*** Block opens ***

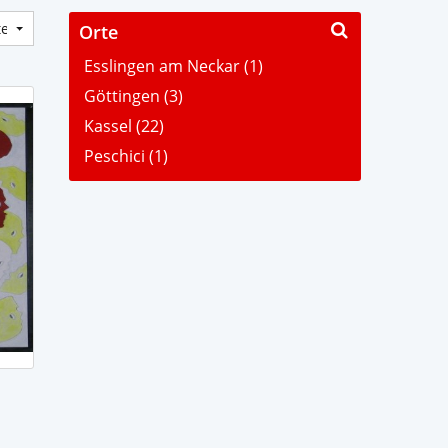
Orte
Esslingen am Neckar (1)
Göttingen (3)
Kassel (22)
Peschici (1)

*** Block closes ***

> **WORK REQUEST**
Omitting the images, copy the listing exactly.

> **WRITTEN REPLY**
Orte
Esslingen am Neckar (1)
Göttingen (3)
Kassel (22)
Peschici (1)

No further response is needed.